Justement, le caractère modèle des Grisons rend «le braconnage d’autant plus étonnant et dramatique», note David Gerke. Contrairement à ce que certains lui reprochent d’être, le Soleurois n’est pas un «fanatique du loup», encore moins un «ennemi des chasseurs».

Lui-même chasseur et berger, David Gerke estime qu’il y a «des situations où l’abattage de loups se justifie.» «Je suis tout à fait opposé à une chasse autorisée toute l’année, mais pas à une période de tir évitant les mois du printemps à l’automne, et moyennant des quotas maximaux qui ne mettent pas en danger la population de loups.»

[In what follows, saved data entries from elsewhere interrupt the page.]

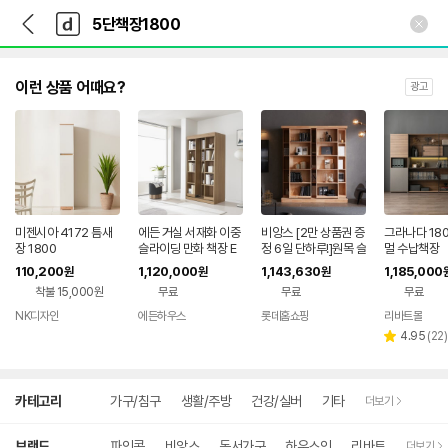
뒤
다
본문 바로가기
다
로
나
나
가
와
와
기
메
인
이런 상품 어때요?
광고
미젠시아 4172 틈새
에든 거실 서재화 이중
비앙스 [2만 상품권 증
그라나다 180
장 1800
슬라이딩 만화 책장 E
정 6일 단하루!]원목 슬
멀 수납책장
SL-1800 수납장 서재
라이딩 1800 이중책
110,200
1,120,000
1,143,630
1,185,000
원
원
원
인테리어 고급 가구
장(오픈형)
착불 15,000원
무료
무료
무료
NK디자인
에든하우스
롯데홈쇼핑
리바트몰
네이버
네이버
네이
페이
페이
버페
리
4.95
(
22
)
별
이
뷰
점
수
상
카테고리
가구/침구
생활/주방
건강/실버
기타
더보기
세
검
색
브랜드
파인콘
비앙스
동서가구
하우스인
리바트
더보기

C’est précisément ce que prévoit l’Office fédéral de l’environnement (OFEV). «Des quotas pourront être fixés, par région, selon des critères précis, explique Reinhard Schnidrig, chef de la section chasse, faune sauvage et, biodiversité en forêt. Mais avant de réguler, il faut avoir des effectifs suffisants. La reproduction doit être assurée. Avec une seule meute dans le massif de Calanda, ce n’est pas encore le cas.»

Actuellement, la présence de 24 loups a été prouvée en Suisse, mais on estime qu’ils sont entre 25 et 30. Selon David Gerke, «la Suisse pourrait bien vivre avec 200 loups, alors qu’il n’y en a que 20 actuellement.»